Top of Records for this task

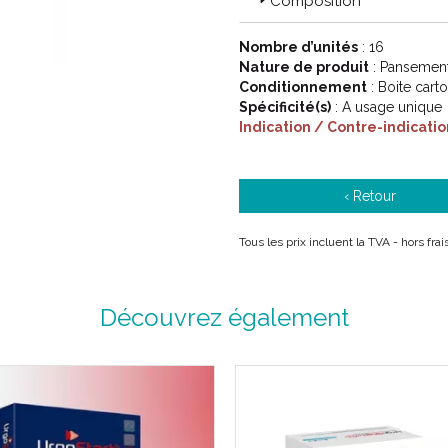
Composition
Nombre d’unités
: 16
Nature de produit
: Pansement
Conditionnement
: Boite cart
Spécificité(s)
: A usage unique
Indication / Contre-indicatio
‹ Retour
Tous les prix incluent la TVA - hors fr
Découvrez également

Bottom of Records for this task

The task:
Only the wording of the records is wanted: copy it all exactly and omit the pictures.

Task result:
Composition
Nombre d’unités
: 16
Nature de produit
: Pansement
Conditionnement
: Boite cart
Spécificité(s)
: A usage unique
Indication / Contre-indicatio
‹ Retour
Tous les prix incluent la TVA - hors fr
Découvrez également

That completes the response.